Baker Bishop started fly fishing when he was ten years old. His mom sparked this life long passion, teaching him how to cast, tie flies, read the river, respect fish, and so on. Her grandfather, a bamboo-rod builder and angler, taught her the same skills many years before.
Today, if Baker isn't down in the Keys as a contender in the most competitive fly fishing tournaments in the world, you can find him staked out in the Lowcountry flats with his son, Ryder, and daughter, Lucy, teaching them the same skills and life lessons that have floated down through his family, generation after generation
A true adventurer, Baker keeps his "live life big" mindset while being a great dad, husband, and mentor. To gear up for this year's Father's Day, we caught up with Baker on a blue bird afternoon on Sullivan's Island and asked him a few questions about family, fatherhood, and fly fishing.
Tell us about your upbringing as it relates to fly fishing and your family.
My mom, Sandie Bishop, grew up fly fishing on the rivers of East Tennessee with her grandfather, Pop Kohlhase. Pop was an avid fisherman and made beautiful bamboo rods. I started seriously fly fishing when I was 10, and have been at it ever since. My father and brothers are accomplished anglers in their own right, but my mom and I have always shared a deep passion for all things fly fishing. She taught me how to tie flies, read rivers, to respect the fish, and their habitat. I spent my college years and several years after in Bozeman Montana, where I was able to enjoy so many of the great western rivers.
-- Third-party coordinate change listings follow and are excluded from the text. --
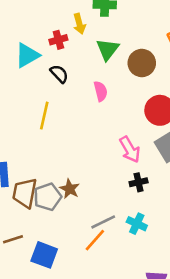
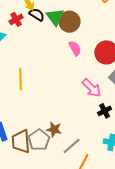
brown circle: (142, 63) -> (70, 22), moved
black semicircle: (59, 74) -> (37, 15), moved
pink semicircle: (101, 91) -> (75, 48), moved
gray line: (103, 222) -> (72, 146), moved

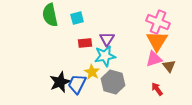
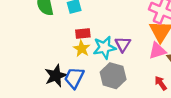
purple triangle: (107, 39) -> (123, 44), moved
yellow star: (92, 72) -> (82, 49), moved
In 2000, my mom called me and said she had found a place that I may really like, and I should come down and check out the Florida Keys. Once again, she led me onto a path that changed my life and has brought me more joy than I could ever imagine: fly fishing in salt water.
What did those early principles that you learned lead to?
This month, I leave for my 17th Tarpon season in a row and this will be the 14th season I've fished the 3 tarpon fly tournaments down in the Keys. I have won 2 of the tarpon fly tournaments and have a bunch of top 3 finishes. I also have won a fly fishing Redfish/Snook tournament and have won a fly fishing Sailfish tournament as well.
I feel so blessed to have fly fishing in my life, and to have had parents that cared enough to take the time to introduce it to me. The places it’s taken me and the lessons I’ve learned along the way, have helped shape the man I am today.
What life lessons has fly fishing taught you?
Fly fishing teaches you humility and patience. It teaches you to slow down. It's an activity that requires such focus and concentration that you lose yourself in the moment and you clear your mind. Which in this fast paced electronic world, is a very good and needed thing.
It requires a lot of practice, and you build upon your skills over a lifetime. I’m still learning and fine tuning, and I love that my kids see that and are each developing their own skills.
It’s also great watching their confidence grow as they improve their own casting.
How are you implementing this with your own daughter and son?
As with any good outdoor activity, fly fishing teaches kids to care about the environment and to respect nature. It just happens. Kids that are out on the water or in nature, are more apt to care about what’s going on in the environment. They have more knowledge and first hand experience.
I love more than anything to pass on my skills. Not only to my kids, but to anyone with a real passion and desire to learn and get better.